Posted on: Thursday, March 24, 2005

Colorado prison firings renew Hawai'i concerns

By Kevin Dayton
Advertiser Big Island Bureau

The firings of six employees of a Colorado prison with criminal records has prompted a renewed call for officials here to launch an investigation into the facility, which houses Hawai'i inmates.

The employees at Brush Correctional Facility had convictions for charges such as domestic violence, child abuse and harassment, according CBS 4 News in Denver.

It was not clear when the firings took place at the prison northeast of Denver, but they apparently are not related to an investigation of prison sexual misconduct. In that investigation, two former guards have been charged with having sexual contact with two Hawai'i inmates, and the former prison warden was charged as an accomplice.

Kat Brady, coordinator of the Community Alliance on Prisons in Hawai'i, yesterday urged state prison officials to immediately conduct a thorough investigation of the facility.

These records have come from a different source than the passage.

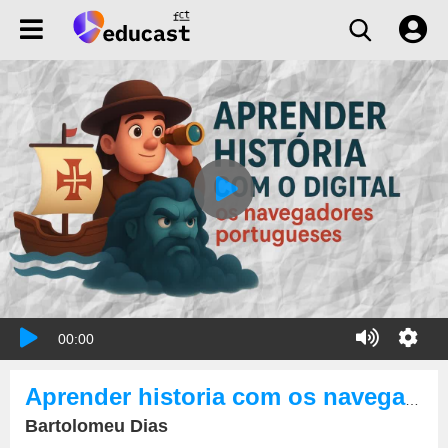
00:00
Aprender historia com os navegadores portugueses
Bartolomeu Dias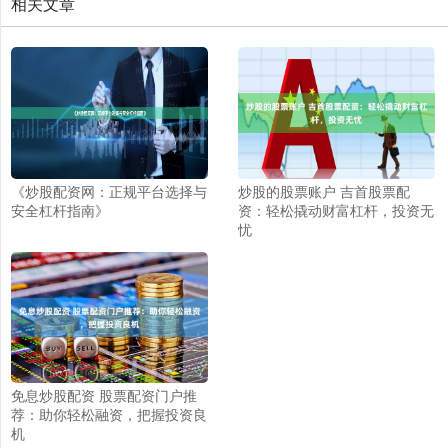
相关文章
《炒股配资网：正规平台选择与
炒股的股票账户 吉首股票配
安全杠杆指南》
资：轻松撬动财富杠杆，投资无
忧
免息炒股配资 股票配资门户推
荐：助你轻松融资，把握投资良
机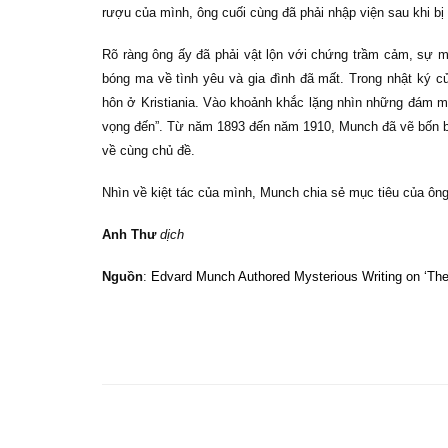
rượu của mình, ông cuối cùng đã phải nhập viện sau khi b
Rõ ràng ông ấy đã phải vật lộn với chứng trầm cảm, sự mấ
bóng ma về tình yêu và gia đình đã mất. Trong nhật ký 
hôn ở Kristiania. Vào khoảnh khắc lặng nhìn những đám m
vọng đến”. Từ năm 1893 đến năm 1910, Munch đã vẽ bốn 
về cùng chủ đề.
Nhìn về kiệt tác của mình, Munch chia sẻ mục tiêu của ông 
Anh Thư
dịch
Nguồn
:
Edvard Munch Authored Mysterious Writing on ‘Th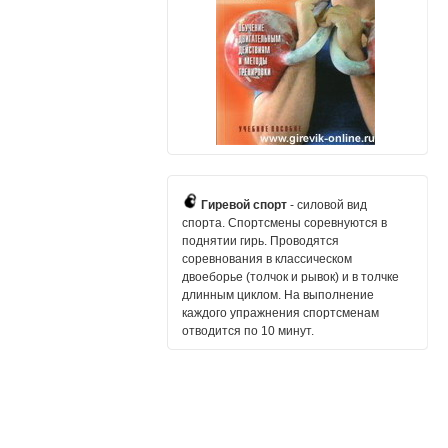
Гиревой спорт
- силовой вид
спорта. Спортсмены соревнуются в
поднятии гирь. Проводятся
соревнования в классическом
двоеборье (толчок и рывок) и в толчке
длинным циклом. На выполнение
каждого упражнения спортсменам
отводится по 10 минут.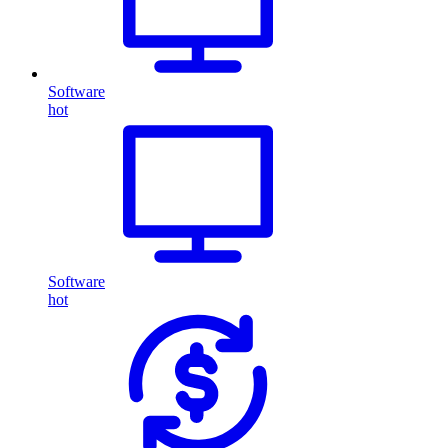
Software
hot
Software
hot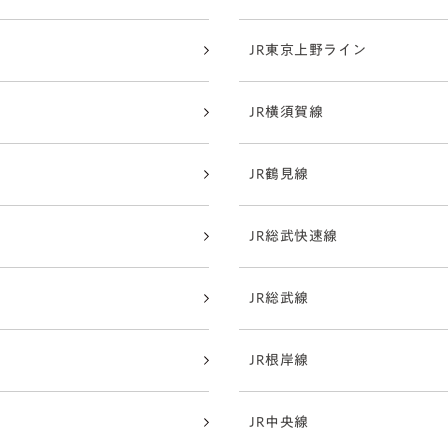
JR東京上野ライン
JR横須賀線
JR鶴見線
JR総武快速線
JR総武線
JR根岸線
JR中央線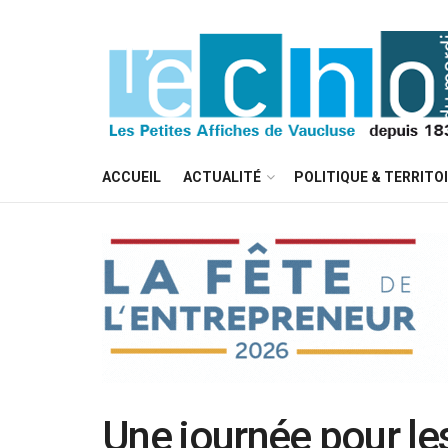
ACCUEIL
ACTUALITÉ
POLITIQUE & TERRITO
Une journée pour le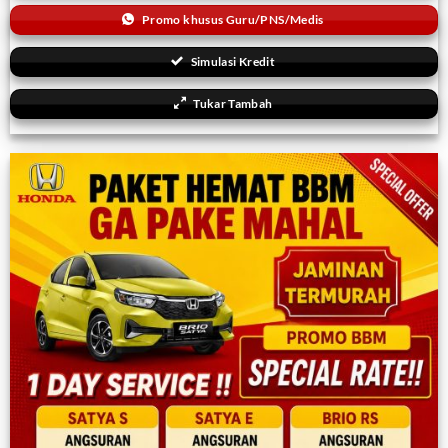
Promo khusus Guru/PNS/Medis
Simulasi Kredit
Tukar Tambah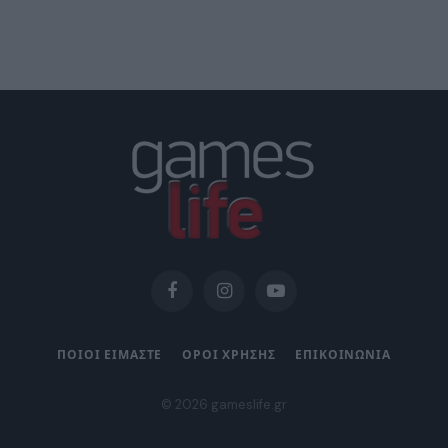
Facebook
Instagram
YouTube
ΠΟΙΟΙ ΕΙΜΑΣΤΕ
ΟΡΟΙ ΧΡΗΣΗΣ
ΕΠΙΚΟΙΝΩΝΙΑ
© 2026 gameslife.gr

In a letter sent yesterday to Rick Bissen, interim director of the state Department of Public Safety, Brady noted the latest revelations about the prison staff, and said her organization "is deeply concerned about the safety of our female inmates in the Brush prison."

Bissen said he has not yet seen Brady's letter, but the department does not plan to launch a new investigation into problems at Brush. The sexual misconduct allegations have been investigated and are being prosecuted by Colorado authorities, Bissen said.

"We are satisfied with the investigation that has occurred thus far and the actions that are being taken," he said.

About 70 women inmates from Hawai'i are serving their sentences at the Colorado prison. Brush is a 250-bed medium-security prison. Hawai'i first placed inmates there last year.

Gil Walker, president of GRW Corp., the Tennessee-based company that operates the prison, said criminal background checks were never completed on the employees and they never should have been hired, according to the television station.

Bissen said it was "regrettable" that the prison failed to complete the employee background checks, but noted the prison employees with the criminal histories are not the same workers who were fired for alleged sexual misconduct.

Hawai'i is paying $30 million annually to house more than 1,600 men and women in privately run prisons in Oklahoma, Mississippi, Colorado and Arizona because of the state's crowded prison system.

Colorado authorities say prison staff engaged in sexual misconduct with two Hawai'i inmates, two from Colorado and four from Wyoming.

Brush Warden Rick Soares resigned from the prison in February, and later was charged as an accomplice in one of the sexual misconduct cases. Two corrections officers also were charged.

It is a felony in Colorado for prison staff to have sexual contact with inmates regardless of whether the sex is consensual or not.